Common challenges faced by brands selling on Amazon

As published by The Marketing Blog

Common challenges faced by brands selling on Amazon: How to gain control & protect profitability

Due to Amazon’s inherent complexities, many brands are increasingly feeling like they are losing control of how their brand is presented and how their products are sold. Nowhere is loss of control felt more acutely than when it comes to pricing. With far-reaching implications, a brand’s diminishing control of pricing can squeeze margins and negatively affect profits across channels, as well as create channel conflict. When combined with stiff competition on the channel, brands are facing the very real risk of making little, and in some cases no profits on certain product lines.

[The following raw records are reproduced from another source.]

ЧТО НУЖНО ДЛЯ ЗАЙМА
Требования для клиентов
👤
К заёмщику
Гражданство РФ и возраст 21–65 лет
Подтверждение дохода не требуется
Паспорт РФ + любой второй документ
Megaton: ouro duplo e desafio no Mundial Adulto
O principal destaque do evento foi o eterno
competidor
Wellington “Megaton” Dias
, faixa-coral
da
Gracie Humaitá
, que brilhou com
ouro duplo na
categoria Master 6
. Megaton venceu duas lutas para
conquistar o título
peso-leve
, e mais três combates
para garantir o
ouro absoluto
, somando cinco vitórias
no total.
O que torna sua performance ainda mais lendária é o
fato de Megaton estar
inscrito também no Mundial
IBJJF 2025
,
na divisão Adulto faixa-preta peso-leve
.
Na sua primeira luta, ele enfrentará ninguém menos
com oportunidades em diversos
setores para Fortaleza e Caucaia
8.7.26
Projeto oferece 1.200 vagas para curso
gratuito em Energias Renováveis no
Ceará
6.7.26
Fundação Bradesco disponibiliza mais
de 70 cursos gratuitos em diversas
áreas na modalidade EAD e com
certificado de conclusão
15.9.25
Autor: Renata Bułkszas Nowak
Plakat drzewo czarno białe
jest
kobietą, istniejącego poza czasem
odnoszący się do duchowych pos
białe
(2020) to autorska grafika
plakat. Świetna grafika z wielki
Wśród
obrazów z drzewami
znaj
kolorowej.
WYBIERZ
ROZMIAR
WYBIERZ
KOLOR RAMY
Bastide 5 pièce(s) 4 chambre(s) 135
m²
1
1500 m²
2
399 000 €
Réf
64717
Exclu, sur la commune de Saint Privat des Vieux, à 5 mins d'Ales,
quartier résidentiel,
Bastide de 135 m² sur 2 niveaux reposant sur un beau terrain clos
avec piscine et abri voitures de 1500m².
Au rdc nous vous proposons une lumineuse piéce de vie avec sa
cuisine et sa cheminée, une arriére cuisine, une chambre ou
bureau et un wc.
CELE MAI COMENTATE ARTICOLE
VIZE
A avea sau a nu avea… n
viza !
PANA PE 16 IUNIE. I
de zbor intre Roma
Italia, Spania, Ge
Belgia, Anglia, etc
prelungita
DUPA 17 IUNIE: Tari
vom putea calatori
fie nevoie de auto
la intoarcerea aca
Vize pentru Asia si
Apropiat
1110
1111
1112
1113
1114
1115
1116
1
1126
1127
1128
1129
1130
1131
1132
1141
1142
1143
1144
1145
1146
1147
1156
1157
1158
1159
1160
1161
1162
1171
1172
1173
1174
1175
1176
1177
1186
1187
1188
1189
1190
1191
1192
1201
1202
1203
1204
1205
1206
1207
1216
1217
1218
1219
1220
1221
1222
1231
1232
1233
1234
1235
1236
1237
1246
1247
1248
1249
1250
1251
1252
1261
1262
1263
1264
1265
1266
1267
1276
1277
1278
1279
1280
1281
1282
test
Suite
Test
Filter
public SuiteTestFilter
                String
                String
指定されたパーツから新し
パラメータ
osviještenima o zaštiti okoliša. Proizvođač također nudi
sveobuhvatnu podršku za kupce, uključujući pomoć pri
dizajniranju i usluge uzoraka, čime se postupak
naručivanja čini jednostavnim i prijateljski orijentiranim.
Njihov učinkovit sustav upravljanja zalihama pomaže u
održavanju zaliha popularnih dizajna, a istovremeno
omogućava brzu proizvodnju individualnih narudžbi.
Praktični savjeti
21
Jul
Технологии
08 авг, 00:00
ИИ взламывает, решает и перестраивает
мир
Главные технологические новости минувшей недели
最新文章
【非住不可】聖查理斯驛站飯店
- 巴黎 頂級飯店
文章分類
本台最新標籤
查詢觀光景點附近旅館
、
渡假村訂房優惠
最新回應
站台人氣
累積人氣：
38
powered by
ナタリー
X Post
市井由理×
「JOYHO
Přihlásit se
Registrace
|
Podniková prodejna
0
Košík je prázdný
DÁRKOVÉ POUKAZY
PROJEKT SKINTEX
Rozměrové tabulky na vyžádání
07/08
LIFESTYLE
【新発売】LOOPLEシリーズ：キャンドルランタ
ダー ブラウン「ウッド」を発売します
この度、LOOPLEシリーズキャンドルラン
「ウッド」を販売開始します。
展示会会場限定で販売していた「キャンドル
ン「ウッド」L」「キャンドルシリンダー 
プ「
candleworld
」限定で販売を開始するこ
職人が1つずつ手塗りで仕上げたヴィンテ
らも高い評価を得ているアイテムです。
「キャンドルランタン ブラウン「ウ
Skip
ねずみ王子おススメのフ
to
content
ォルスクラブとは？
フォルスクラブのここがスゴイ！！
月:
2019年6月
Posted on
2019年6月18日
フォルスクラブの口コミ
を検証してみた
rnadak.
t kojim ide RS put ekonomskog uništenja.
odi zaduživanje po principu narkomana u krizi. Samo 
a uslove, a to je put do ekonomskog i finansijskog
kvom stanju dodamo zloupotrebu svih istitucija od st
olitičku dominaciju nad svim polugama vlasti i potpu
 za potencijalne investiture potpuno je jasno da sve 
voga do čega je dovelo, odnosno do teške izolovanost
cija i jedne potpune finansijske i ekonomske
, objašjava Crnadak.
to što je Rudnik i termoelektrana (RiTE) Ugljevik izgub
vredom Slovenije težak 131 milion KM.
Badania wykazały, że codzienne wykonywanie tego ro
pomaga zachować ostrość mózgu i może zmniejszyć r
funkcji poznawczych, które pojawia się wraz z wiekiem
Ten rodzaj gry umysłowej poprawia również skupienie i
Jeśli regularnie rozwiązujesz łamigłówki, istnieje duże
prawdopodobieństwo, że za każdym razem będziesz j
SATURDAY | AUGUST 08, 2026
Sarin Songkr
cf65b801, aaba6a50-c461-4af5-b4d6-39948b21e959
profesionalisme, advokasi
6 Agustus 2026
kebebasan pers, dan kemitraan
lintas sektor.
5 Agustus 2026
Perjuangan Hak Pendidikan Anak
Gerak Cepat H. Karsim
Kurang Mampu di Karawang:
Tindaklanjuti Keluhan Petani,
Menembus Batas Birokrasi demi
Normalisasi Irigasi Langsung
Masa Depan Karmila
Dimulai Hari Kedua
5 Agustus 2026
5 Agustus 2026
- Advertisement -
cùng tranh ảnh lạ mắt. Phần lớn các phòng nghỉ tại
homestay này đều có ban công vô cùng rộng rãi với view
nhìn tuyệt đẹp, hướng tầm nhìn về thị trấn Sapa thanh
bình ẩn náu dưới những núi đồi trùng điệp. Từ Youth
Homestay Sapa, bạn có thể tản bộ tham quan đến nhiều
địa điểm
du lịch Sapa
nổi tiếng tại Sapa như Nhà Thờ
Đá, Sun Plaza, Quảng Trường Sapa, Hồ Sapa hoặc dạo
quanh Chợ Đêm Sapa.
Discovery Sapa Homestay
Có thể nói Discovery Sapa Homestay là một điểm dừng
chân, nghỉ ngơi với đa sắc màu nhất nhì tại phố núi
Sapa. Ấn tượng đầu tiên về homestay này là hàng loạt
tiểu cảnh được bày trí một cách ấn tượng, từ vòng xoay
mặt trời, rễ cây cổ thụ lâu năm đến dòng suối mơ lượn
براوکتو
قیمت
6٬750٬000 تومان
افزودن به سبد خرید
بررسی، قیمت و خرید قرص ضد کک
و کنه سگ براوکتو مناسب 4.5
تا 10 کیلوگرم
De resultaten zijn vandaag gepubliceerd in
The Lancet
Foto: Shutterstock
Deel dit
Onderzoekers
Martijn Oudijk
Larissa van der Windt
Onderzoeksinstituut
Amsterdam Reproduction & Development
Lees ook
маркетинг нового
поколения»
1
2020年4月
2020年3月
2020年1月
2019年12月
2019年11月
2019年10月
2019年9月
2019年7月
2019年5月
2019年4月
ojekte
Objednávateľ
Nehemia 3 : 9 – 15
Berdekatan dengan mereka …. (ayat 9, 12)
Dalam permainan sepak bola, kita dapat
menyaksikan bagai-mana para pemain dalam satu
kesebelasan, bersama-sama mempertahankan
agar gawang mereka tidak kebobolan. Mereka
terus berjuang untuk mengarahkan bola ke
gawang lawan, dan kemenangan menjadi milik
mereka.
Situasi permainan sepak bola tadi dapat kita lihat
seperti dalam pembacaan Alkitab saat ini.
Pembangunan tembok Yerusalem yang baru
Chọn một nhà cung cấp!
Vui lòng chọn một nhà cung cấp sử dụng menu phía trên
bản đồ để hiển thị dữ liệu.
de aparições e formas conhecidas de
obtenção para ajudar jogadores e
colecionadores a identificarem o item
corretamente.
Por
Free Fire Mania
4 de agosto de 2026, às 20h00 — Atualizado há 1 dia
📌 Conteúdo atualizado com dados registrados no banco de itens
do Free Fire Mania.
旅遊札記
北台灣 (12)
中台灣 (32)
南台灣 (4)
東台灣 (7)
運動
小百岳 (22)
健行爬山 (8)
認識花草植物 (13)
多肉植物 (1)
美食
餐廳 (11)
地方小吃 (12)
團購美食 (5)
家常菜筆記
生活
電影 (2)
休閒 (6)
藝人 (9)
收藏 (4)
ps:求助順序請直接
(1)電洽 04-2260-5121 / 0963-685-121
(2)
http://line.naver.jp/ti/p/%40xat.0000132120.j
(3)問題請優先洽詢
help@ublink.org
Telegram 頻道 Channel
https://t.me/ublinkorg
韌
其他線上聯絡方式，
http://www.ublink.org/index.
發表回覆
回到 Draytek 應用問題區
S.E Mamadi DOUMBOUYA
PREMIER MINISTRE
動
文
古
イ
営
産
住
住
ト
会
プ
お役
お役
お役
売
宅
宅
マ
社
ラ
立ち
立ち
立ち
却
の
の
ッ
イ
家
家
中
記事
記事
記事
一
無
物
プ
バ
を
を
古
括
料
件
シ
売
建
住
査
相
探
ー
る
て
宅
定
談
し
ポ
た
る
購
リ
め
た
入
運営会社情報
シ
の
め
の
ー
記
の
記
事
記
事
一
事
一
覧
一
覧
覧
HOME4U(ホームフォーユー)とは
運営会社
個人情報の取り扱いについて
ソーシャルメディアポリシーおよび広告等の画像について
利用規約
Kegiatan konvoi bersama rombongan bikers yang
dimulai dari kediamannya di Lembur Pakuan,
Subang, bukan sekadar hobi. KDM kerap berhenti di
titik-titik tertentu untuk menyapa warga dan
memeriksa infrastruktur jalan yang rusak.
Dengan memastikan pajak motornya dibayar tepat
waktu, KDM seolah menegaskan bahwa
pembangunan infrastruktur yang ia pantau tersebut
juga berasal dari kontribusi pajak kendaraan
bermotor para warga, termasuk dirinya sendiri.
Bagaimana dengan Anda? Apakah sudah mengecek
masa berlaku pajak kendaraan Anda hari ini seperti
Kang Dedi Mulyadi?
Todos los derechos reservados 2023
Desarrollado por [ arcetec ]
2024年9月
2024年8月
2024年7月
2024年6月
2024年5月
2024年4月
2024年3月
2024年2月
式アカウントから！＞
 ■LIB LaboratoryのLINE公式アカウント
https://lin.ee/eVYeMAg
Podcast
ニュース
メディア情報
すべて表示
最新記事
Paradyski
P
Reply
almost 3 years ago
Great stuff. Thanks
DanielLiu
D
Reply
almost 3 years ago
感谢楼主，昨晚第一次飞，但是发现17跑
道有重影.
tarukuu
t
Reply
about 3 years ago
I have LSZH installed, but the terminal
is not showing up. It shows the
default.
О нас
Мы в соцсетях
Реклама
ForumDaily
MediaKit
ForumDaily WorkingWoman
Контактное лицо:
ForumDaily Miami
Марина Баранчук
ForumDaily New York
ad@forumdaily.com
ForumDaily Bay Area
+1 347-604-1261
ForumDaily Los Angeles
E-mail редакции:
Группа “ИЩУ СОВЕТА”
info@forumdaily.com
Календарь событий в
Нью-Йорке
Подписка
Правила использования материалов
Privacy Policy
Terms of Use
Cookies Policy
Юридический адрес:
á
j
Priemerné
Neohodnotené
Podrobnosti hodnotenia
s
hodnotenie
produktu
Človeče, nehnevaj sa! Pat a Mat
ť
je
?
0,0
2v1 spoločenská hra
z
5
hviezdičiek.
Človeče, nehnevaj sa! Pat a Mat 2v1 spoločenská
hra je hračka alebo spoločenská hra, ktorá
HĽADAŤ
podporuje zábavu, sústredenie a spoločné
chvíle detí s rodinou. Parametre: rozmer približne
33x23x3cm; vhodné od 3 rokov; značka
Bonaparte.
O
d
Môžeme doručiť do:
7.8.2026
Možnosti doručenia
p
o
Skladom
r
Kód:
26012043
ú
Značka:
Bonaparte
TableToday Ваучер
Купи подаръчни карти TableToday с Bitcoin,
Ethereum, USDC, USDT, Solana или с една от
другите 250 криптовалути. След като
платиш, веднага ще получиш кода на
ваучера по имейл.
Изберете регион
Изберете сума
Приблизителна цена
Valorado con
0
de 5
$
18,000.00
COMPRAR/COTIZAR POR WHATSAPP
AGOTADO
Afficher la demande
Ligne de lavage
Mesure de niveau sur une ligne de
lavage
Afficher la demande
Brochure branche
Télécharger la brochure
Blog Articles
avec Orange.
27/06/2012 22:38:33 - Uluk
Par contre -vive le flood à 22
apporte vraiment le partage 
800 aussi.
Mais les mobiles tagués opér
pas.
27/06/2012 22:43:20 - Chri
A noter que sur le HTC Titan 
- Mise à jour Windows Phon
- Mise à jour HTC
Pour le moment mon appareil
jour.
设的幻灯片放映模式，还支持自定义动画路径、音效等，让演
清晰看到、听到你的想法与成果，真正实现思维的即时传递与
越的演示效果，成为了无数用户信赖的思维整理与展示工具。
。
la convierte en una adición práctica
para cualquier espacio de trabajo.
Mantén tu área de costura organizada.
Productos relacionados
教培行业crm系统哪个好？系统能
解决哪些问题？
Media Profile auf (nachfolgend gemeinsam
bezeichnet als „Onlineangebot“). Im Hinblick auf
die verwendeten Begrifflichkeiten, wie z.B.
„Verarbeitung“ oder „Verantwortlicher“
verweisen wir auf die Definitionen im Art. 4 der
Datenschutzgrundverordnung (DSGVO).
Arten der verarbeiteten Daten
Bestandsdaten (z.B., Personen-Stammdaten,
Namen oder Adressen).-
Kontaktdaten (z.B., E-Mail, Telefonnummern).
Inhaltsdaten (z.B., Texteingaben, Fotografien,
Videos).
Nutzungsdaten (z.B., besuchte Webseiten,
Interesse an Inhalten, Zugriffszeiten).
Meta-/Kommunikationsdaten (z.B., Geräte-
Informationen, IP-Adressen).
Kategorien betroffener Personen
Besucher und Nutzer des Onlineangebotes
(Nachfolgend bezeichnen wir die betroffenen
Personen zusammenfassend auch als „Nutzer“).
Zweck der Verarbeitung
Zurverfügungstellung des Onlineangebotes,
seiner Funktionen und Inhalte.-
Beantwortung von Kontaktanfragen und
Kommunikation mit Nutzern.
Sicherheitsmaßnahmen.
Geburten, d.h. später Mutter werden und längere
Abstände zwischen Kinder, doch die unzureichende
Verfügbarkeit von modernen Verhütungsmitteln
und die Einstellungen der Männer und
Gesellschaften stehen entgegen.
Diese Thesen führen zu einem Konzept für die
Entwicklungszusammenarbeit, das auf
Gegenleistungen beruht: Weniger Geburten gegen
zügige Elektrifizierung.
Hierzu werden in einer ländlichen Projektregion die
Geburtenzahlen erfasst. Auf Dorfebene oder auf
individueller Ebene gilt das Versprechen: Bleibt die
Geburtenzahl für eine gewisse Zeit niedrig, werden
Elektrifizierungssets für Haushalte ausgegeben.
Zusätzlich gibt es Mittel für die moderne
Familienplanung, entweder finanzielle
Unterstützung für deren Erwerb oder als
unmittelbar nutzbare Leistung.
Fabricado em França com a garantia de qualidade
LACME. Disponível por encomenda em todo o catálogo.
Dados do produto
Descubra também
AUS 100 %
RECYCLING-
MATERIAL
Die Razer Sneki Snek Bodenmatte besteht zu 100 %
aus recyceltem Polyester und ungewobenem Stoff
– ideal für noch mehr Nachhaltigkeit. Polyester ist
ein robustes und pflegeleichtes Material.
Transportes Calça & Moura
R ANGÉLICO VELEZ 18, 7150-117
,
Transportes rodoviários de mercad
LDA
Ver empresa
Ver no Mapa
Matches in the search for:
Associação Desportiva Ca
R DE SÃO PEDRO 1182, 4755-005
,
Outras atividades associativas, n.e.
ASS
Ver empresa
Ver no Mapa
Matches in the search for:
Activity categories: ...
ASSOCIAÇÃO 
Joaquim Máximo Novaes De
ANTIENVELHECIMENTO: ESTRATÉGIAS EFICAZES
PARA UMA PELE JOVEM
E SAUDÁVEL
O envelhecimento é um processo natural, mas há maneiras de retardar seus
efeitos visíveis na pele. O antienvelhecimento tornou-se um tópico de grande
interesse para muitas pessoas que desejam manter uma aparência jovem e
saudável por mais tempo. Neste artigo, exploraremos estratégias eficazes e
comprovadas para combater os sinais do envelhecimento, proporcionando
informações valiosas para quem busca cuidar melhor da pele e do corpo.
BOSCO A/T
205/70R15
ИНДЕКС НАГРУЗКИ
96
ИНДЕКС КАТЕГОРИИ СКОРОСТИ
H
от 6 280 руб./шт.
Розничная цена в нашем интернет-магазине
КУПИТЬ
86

Profit draining challenges

As part of their business model Amazon, of course, wants to maximise their profit margins. They accomplish this by prioritising and pushing what is selling best. Brands with poorer performing items and less sales often get a stark warning from the marketplace giant that better pricing is needed, otherwise they will pull these products altogether. When Amazon deems a product not-profitable, referred to as CRaP” (Can’t Realise a Profit), the product faces the very real risk of being dropped, and in many cases Amazon will de-list the item and cease to re-order.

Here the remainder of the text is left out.